The new religion of catastrophic environmentalism has also embraced the apocalypse, along with the fundamentalist's fear of change. But just as much worse changes have happened to human civilization in the past, much worst changes have happened to the planet itself than we're capable of inflicting.
And will happen in the future, regardless of anything we do or don't do. Planetary catastrophic change--earthquakes, volcanoes, ice ages, oceans rising and falling--is what the planet does normally. (The mean temperature of the North Slope of Alaska was once thirty degrees warmer than it is today.)
We've turned into roosters convinced the sun rises on our command. We're quite capable of fouling our own nests, but only in the sense that a horsefly fouls the windshield of a tractor-trailer cruising down the interstate. It's not like the tractor-trailer cares. A swish of the windshield wipers and its gone.
Let's keep in mind who's really in charge. There are more bacteria on earth--in mass and number--than all other living things combined. For that matter, there are more bacteria in the human gut than cells in the human body. The bacteria keep us around because we're convenient.
Our ultimate fate is to become compost. It is more comforting to believe that we're standing at the fulcrum of history, that like Archimedes we can move the Earth if given enough leverage (or "political activism"), rather than accommodating ourselves to whatever direction the Earth wishes to move in.
Except not that mundane, sausage-making politics. Or anything that requires any actual risk to life and limb. Just idealistically protest stuff and vilify those of different (political) faiths (the ones counting on you being "left behind"; it's apparently a very mutually-annihilating sentiment).
Merely declare your "awareness" of the situation and you are saved! (Wait, I forget, is that evangelicals or environmentalists?)

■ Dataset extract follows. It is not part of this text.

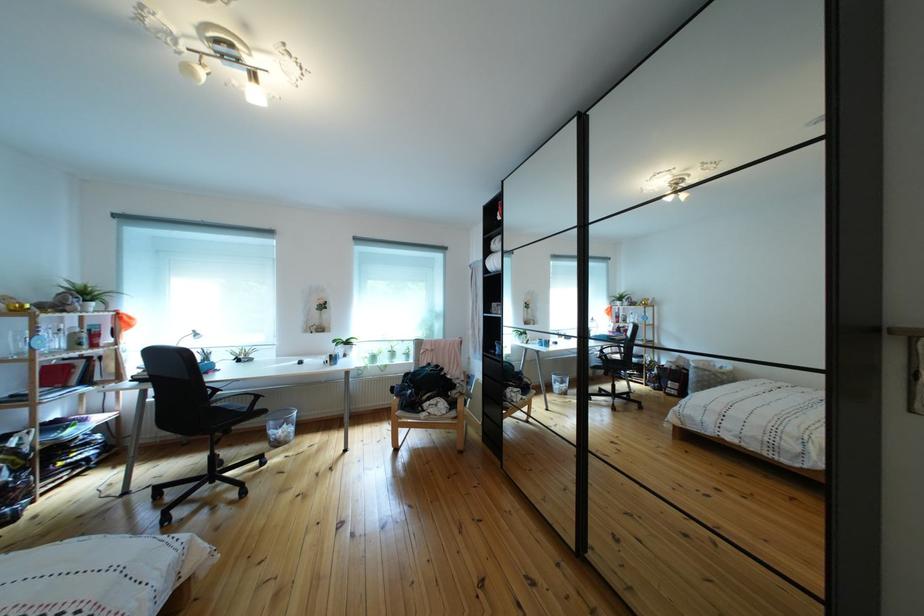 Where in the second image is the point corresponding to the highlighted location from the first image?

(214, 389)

An interesting fact about white people is that they firmly believe that all of the world's problems can be solved through "awareness." Meaning the process of making other people aware of problems, and then magically someone else like the government will fix it. This belief allows them to feel that sweet self-satisfaction without actually having to solve anything or face any difficult challenges.
Making every conflict, every frustrated objective, every twist and turn in the course of geological and human events, into a Manichean contest of wills buys into the same fanciful thinking as the conspiracy gnostics who insist they're the only ones who really know what's going on (and then can't shut up about it).
It's a trap that teenagers easily fall into, what with all their "goth" posturings and dour convictions that nobody (let alone their parents or teachers) has ever suffered as much as them in the whole history of the world.
But teenagers grow out of it. Adult, middle-class Americans indulging in non-fiction apocalyptic fantasies are like twelve-year-olds gathered around the campfire telling ghost stories and scaring themselves for the giggly thrill of it, knowing that in the morning they'll be driving home to the suburbs.